Friday, August 10, 2018

Derby Silk Mill - England

UK's has 31 sites inscribed in the UNESCO WHS list and I'm only missing 2 of those 31 sites. A few days ago Julia sent me this card with the Old Silk Mill in Derby. 

The Derwent Valley Mills are the birthplace of the factory system. It was for this reason that they were added to the UNESCO World Heritage List in 2001.
It was in the Derwent Valley that – thanks to pioneering work by Richard Arkwright, Jedediah Strutt, the Lombe brothers and others – the essential ingredients of factory production were successfully combined. Water Power was applied and successfully used for the first time on a relatively large scale.
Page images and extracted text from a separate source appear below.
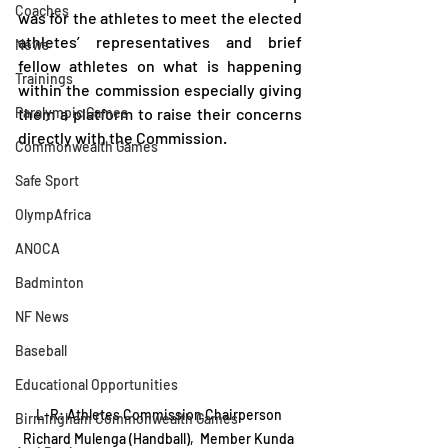
Coaches
was for the athletes to meet the elected 
athletes’ representatives and brief 
News
fellow athletes on what is happening 
Trainings
within the commission especially giving 
Paralympic Games
them a platform to raise their concerns 
directly with the Commission.
Commonwealth Games
Safe Sport
OlympAfrica
ANOCA
Badminton
NF News
Baseball
Educational Opportunities
L-R: Athletes Commission Chairperson 
Birmingham Commonwealth Games
Richard Mulenga (Handball),  Member Kunda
Not only was silk throwing and cotton spinning revolutionised with dramatic consequences for the British economy, the Arkwright model system also informed and inspired developments in other countries and industries. 

© Millstone Cards
The first stages of the fully mechanised factory were set in motion when the Lombe brothers set up a silk mill in Derby in the early 1720s, based on examples seen in Italy.
The silk throwing machines in this building were based on machines studied by John Lombe in Italy – the designs of these were copied and smuggled to England in an early example of industrial espionage. 
The layout of the mills, with a large number of people in two buildings doing a number of processes, was the prototype for the modern factory and was a model for the later textile mills built for Arkwright and partners 50 years later. - in:
The Silk Mill is the southern gateway to the Derwent Valley Mills World Heritage Site.